PROBLEM REQUIREMENTS: Make an exact copy, without pictures, of the lines below from the one containing "1.11 (377, 85)" to the last line, both ends included.

Data records:

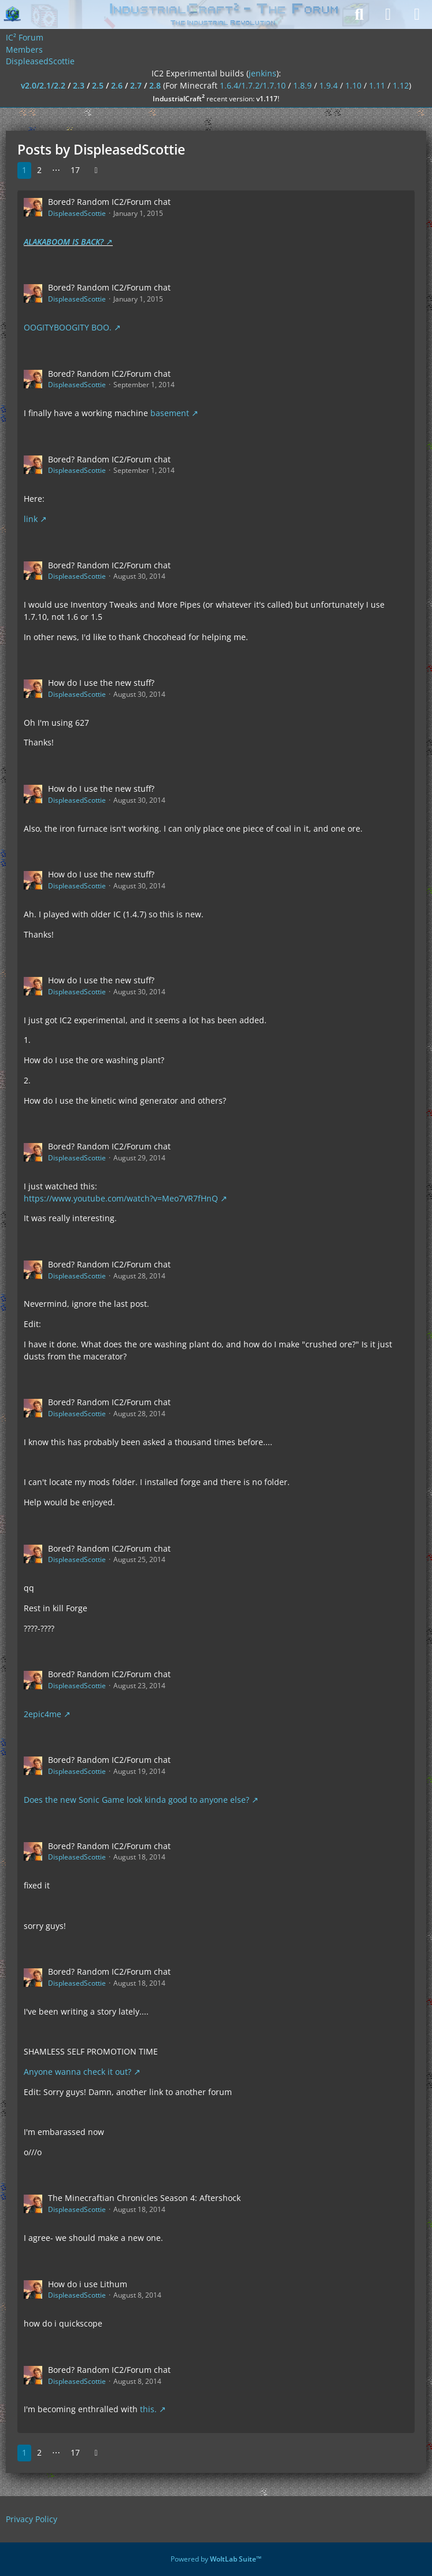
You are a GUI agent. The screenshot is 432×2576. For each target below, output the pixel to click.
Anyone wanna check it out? (77, 2071)
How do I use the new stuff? (101, 682)
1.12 (401, 85)
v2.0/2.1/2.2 (43, 85)
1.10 (353, 85)
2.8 (155, 85)
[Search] (359, 14)
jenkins (262, 73)
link (31, 518)
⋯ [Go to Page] (56, 169)
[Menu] (417, 14)
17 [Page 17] (75, 169)
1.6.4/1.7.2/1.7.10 (253, 85)
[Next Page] (96, 170)
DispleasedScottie (77, 213)
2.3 (78, 85)
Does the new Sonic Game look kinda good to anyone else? (136, 1799)
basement (169, 412)
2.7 (136, 85)
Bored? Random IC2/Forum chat (109, 201)
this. (148, 2409)
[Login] (388, 14)
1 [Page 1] (24, 169)
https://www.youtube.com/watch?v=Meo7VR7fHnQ (121, 1198)
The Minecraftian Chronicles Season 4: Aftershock (144, 2197)
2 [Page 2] (39, 169)
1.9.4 (328, 85)
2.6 (117, 85)
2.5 (98, 85)
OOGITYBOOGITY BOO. (68, 327)
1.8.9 (302, 85)
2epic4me (42, 1713)
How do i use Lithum (87, 2284)
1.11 (377, 85)
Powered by (216, 2559)
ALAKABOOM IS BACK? (64, 241)
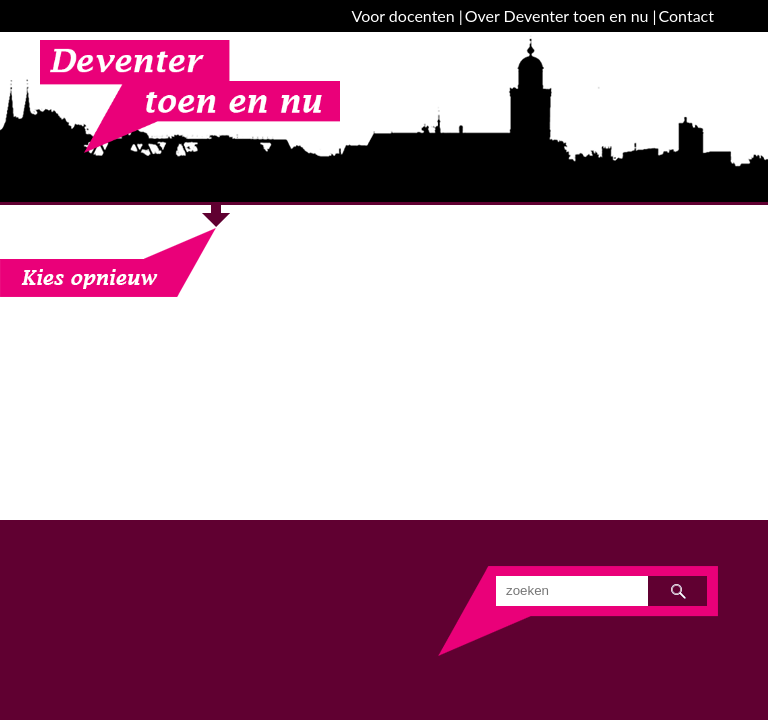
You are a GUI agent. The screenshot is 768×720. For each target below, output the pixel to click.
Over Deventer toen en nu (557, 15)
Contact (686, 15)
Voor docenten (403, 15)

OUTPUT FOR THIS EXERCISE:
1.11 (377, 85)
Powered by (216, 2559)
ALAKABOOM IS BACK? (64, 241)
You are a GUI agent. The screenshot is 768×720. For each target below, output the pixel to click.
Over Deventer toen en nu (557, 15)
Contact (686, 15)
Voor docenten (403, 15)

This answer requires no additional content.